PP: Would that be like Proust [famously reminded of his childhood by the taste of a madeleine cake dunked in tea]? I think a lot of the things that science is either dubious about or skeptical about, or refuses to have anything to do with, are these qualities that are so well expressed in terms of literature or music, poetry or the visual arts. Those are the tools with which we examine this kind of stuff. That doesn’t mean I’m a dualist [the idea mind and body are distinct]. I think dualism is wrong. There are not two kinds of stuff. There’s one kind of stuff, but it’s conscious.
RH: How do we move towards a scientific theory of consciousness without going down the dualist road?
PP: Gung-ho triumphalist proponents of science would say, “We haven’t got there yet. We’ll measure it one day.” I’d say, “Well, you won’t because it’s just not measurable.”
RH: I feel that’s a pessimistic outlook on what we will be able to explain about consciousness. Perhaps I am being a gung-ho scientist, but I feel that we will be able to get there eventually.

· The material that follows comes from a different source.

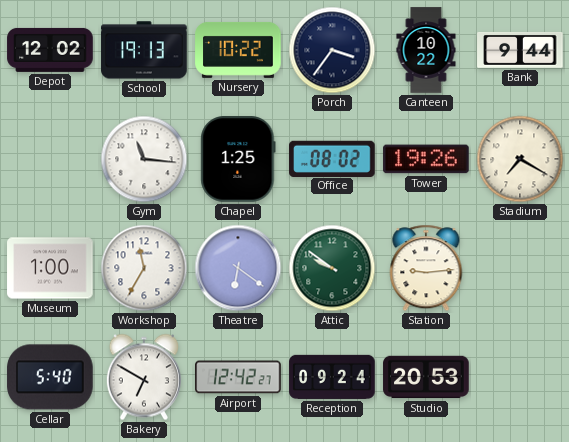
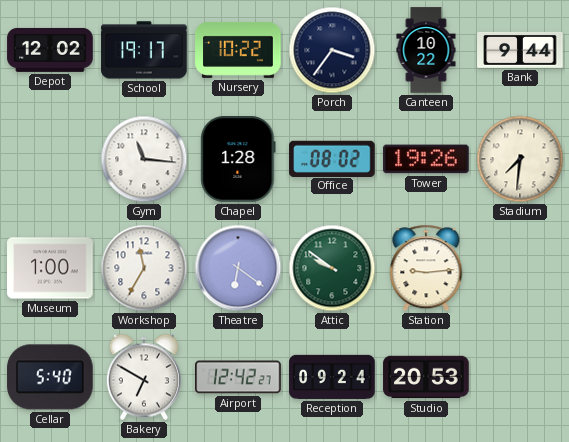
School: 19:13 -> 19:17
Chapel: 1:25 -> 1:28
Stadium: 7:20 -> 7:31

PP: I’d point out we’ve got there already. You read it in Shelley and Keats and Shakespeare, you hear it in Debussy and Stravinsky. We’ve got there. We’ve done it. But we don’t do it with science.
RH: At the beginning of The Secret Commonwealth there’s a quote from William Blake: “Everything possible to be believed is an image of the truth.” Tell me about that.
PP: I came across William Blake at that important stage in adolescence when the wind that blows on you there sets your course for the rest of your life. I was about 16. I’m very attracted by what he says, for example, about consciousness: “How do you know but every bird that cuts the airy way is an immense world of delight closed by your senses five?” Or, “Man has no body distinct from his soul, for body that portion of soul discerned by the five senses.”
I like that way of thinking. I like that inclusiveness. I like the emotional power he gets from it. “Let me show you a world where every particle of dust is alive with joy.” That seems to me highly joyful, highly encouraging and healthy, an all round good way to look at the world.
RH: Going back to the things that Debussy and Keats do, and the things that scientists do, I want to believe there’s not that much difference between them, that there is an imagination going on.
PP: Science is clearly a field where the imagination can be triumphant. Einstein wasn’t terribly at home with mathematics. But he was good at visualizing the physical properties of things and seeing deeply into the nature of them. I suppose a biologist would have the same affinity to think themselves into the being of whatever it is, squirrels, beetles, fish.
PP: The questions that biologists cannot answer are also important questions. Where do we come from? Is there a purpose in our living? How can we be good? Do we have to be good? What happens if we’re evil? Those are big, important questions. All that demonstrates is that people need stories. A story will help us make sense of anything. But a story is a story. You don’t have to believe everything in the story to find it satisfying.
So we have a system, most of us, but it’s a ragbag of memories, superstitions, inclinations, things we worked out for ourselves. We all do have a sort of system, a thing that helps us to live in a meaningful way. And I think what Lyra and Pan were agreeing at the end of The Amber Spyglass is that we need to do that for ourselves. And poor Lyra is discovering in The Book of Dust that it’s not as easy as she thought.